▶ **Provided data**
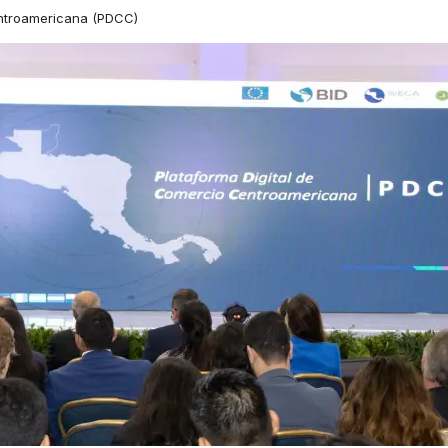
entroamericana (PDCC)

...

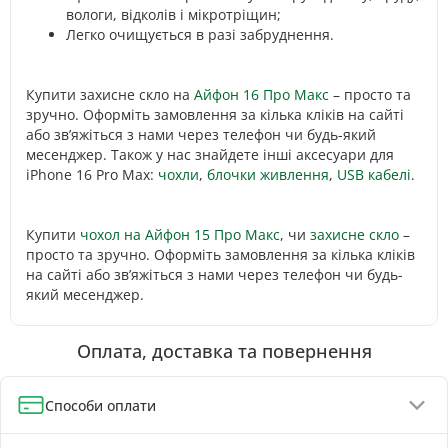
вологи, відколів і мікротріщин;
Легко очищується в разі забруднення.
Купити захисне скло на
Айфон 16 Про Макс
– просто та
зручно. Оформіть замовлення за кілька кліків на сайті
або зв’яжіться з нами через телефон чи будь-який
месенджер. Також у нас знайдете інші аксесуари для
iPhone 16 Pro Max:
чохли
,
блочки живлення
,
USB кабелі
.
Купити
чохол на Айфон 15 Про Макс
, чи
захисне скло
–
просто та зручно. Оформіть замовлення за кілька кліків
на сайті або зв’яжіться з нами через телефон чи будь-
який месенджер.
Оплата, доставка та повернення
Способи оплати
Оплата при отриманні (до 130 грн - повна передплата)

* * *

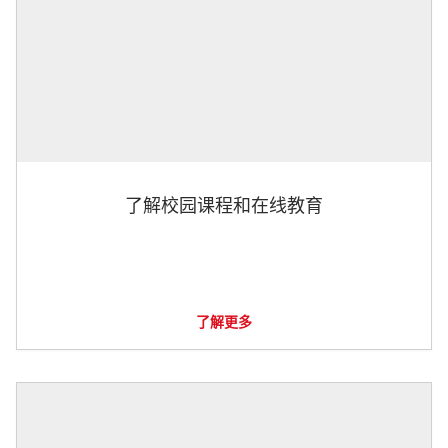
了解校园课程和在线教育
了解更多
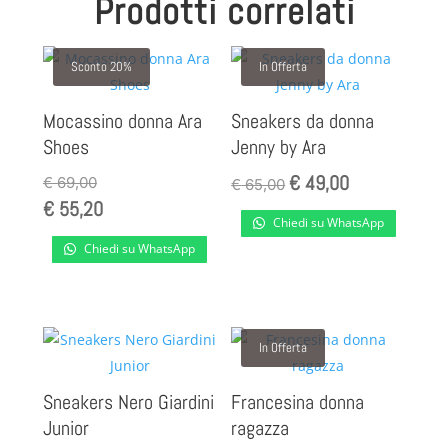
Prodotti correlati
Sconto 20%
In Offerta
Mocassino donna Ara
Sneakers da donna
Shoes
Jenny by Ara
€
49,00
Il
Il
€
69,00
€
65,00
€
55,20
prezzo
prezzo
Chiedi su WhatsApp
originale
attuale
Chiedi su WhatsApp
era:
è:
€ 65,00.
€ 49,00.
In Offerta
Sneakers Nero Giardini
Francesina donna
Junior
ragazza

▶ **Assigned task**
For the string "кілька", filter the data and copy out each line where it occurs.

▶ **Answer area**
зручно. Оформіть замовлення за кілька кліків на сайті
просто та зручно. Оформіть замовлення за кілька кліків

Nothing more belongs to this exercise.